## ENTRIES PROVIDED
□ □ □ □

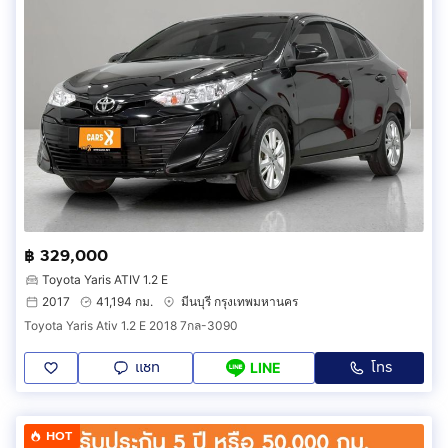
฿ 329,000
Toyota Yaris ATIV 1.2 E
2017
41,194 กม.
มีนบุรี กรุงเทพมหานคร
Toyota Yaris Ativ 1.2 E 2018 7กล-3090
แชท
โทร
LINE
HOT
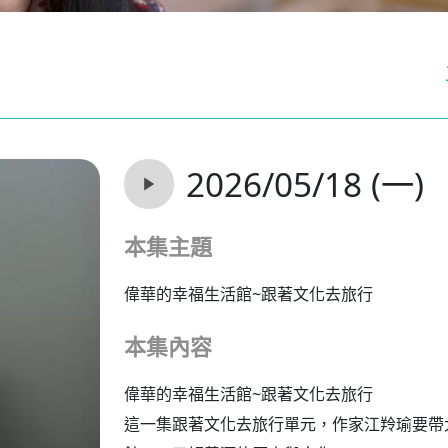
2026/05/18 (一)
本集主題
偉華的幸福生活館~跟著文化去旅行
本集內容
偉華的幸福生活館~跟著文化去旅行
這一集跟著文化去旅行單元，作家江羚瑜要帶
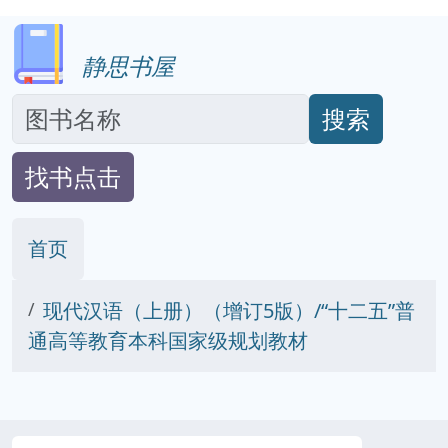
静思书屋
搜索
找书点击
首页
现代汉语（上册）（增订5版）/“十二五”普
通高等教育本科国家级规划教材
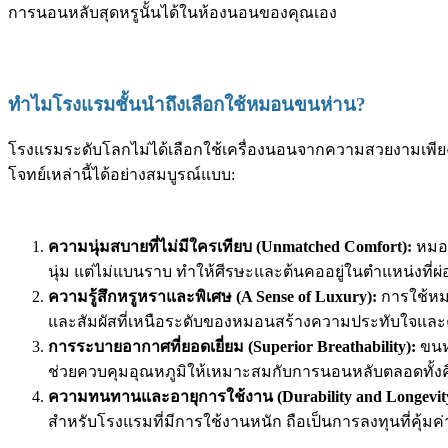
การนอนหลับสุดหรูนั้นได้ในห้องนอนของคุณเอง
ทำไมโรงแรมชั้นนำถึงเลือกใช้หมอนขนห่าน?
โรงแรมระดับโลกไม่ได้เลือกใช้เครื่องนอนจากความสวยงามเพ
โจทย์เหล่านี้ได้อย่างสมบูรณ์แบบ:
ความนุ่มสบายที่ไม่มีใครเทียบ (Unmatched Comfort):
หมอน
นุ่ม แต่ไม่แบนราบ ทำให้ศีรษะและต้นคออยู่ในตำแหน่งที่ผ่
ความรู้สึกหรูหราและพิเศษ (A Sense of Luxury):
การใช้หม
และสัมผัสที่เหนือระดับของหมอนสร้างความประทับใจและ
การระบายอากาศที่ยอดเยี่ยม (Superior Breathability):
ขนห
ช่วยควบคุมอุณหภูมิให้เหมาะสมกับการนอนหลับตลอดทั้งค
ความทนทานและอายุการใช้งาน (Durability and Longevit
สำหรับโรงแรมที่มีการใช้งานหนัก ถือเป็นการลงทุนที่คุ้มค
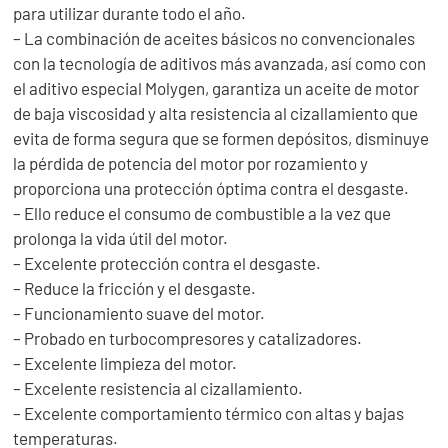
para utilizar durante todo el año.
– La combinación de aceites básicos no convencionales
con la tecnología de aditivos más avanzada, así como con
el aditivo especial Molygen, garantiza un aceite de motor
de baja viscosidad y alta resistencia al cizallamiento que
evita de forma segura que se formen depósitos, disminuye
la pérdida de potencia del motor por rozamiento y
proporciona una protección óptima contra el desgaste.
– Ello reduce el consumo de combustible a la vez que
prolonga la vida útil del motor.
– Excelente protección contra el desgaste.
– Reduce la fricción y el desgaste.
– Funcionamiento suave del motor.
– Probado en turbocompresores y catalizadores.
– Excelente limpieza del motor.
– Excelente resistencia al cizallamiento.
– Excelente comportamiento térmico con altas y bajas
temperaturas.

□ □ □ □

## PROBLEM
Word-for-word output of every record is needed, with images omitted.

## EXERCISE RESULT
฿ 329,000
Toyota Yaris ATIV 1.2 E
2017
41,194 กม.
มีนบุรี กรุงเทพมหานคร
Toyota Yaris Ativ 1.2 E 2018 7กล-3090
แชท
โทร
LINE
HOT
2026/05/18 (一)
本集主題
偉華的幸福生活館~跟著文化去旅行
本集內容
偉華的幸福生活館~跟著文化去旅行
這一集跟著文化去旅行單元，作家江羚瑜要帶
静思书屋
搜索
找书点击
首页
现代汉语（上册）（增订5版）/“十二五”普
通高等教育本科国家级规划教材
การนอนหลับสุดหรูนั้นได้ในห้องนอนของคุณเอง
ทำไมโรงแรมชั้นนำถึงเลือกใช้หมอนขนห่าน?
โรงแรมระดับโลกไม่ได้เลือกใช้เครื่องนอนจากความสวยงามเพ
โจทย์เหล่านี้ได้อย่างสมบูรณ์แบบ:
ความนุ่มสบายที่ไม่มีใครเทียบ (Unmatched Comfort):
หมอน
นุ่ม แต่ไม่แบนราบ ทำให้ศีรษะและต้นคออยู่ในตำแหน่งที่ผ่
ความรู้สึกหรูหราและพิเศษ (A Sense of Luxury):
การใช้หม
และสัมผัสที่เหนือระดับของหมอนสร้างความประทับใจและ
การระบายอากาศที่ยอดเยี่ยม (Superior Breathability):
ขนห
ช่วยควบคุมอุณหภูมิให้เหมาะสมกับการนอนหลับตลอดทั้งค
ความทนทานและอายุการใช้งาน (Durability and Longevit
สำหรับโรงแรมที่มีการใช้งานหนัก ถือเป็นการลงทุนที่คุ้มค
para utilizar durante todo el año.
– La combinación de aceites básicos no convencionales
con la tecnología de aditivos más avanzada, así como con
el aditivo especial Molygen, garantiza un aceite de motor
de baja viscosidad y alta resistencia al cizallamiento que
evita de forma segura que se formen depósitos, disminuye
la pérdida de potencia del motor por rozamiento y
proporciona una protección óptima contra el desgaste.
– Ello reduce el consumo de combustible a la vez que
prolonga la vida útil del motor.
– Excelente protección contra el desgaste.
– Reduce la fricción y el desgaste.
– Funcionamiento suave del motor.
– Probado en turbocompresores y catalizadores.
– Excelente limpieza del motor.
– Excelente resistencia al cizallamiento.
– Excelente comportamiento térmico con altas y bajas
temperaturas.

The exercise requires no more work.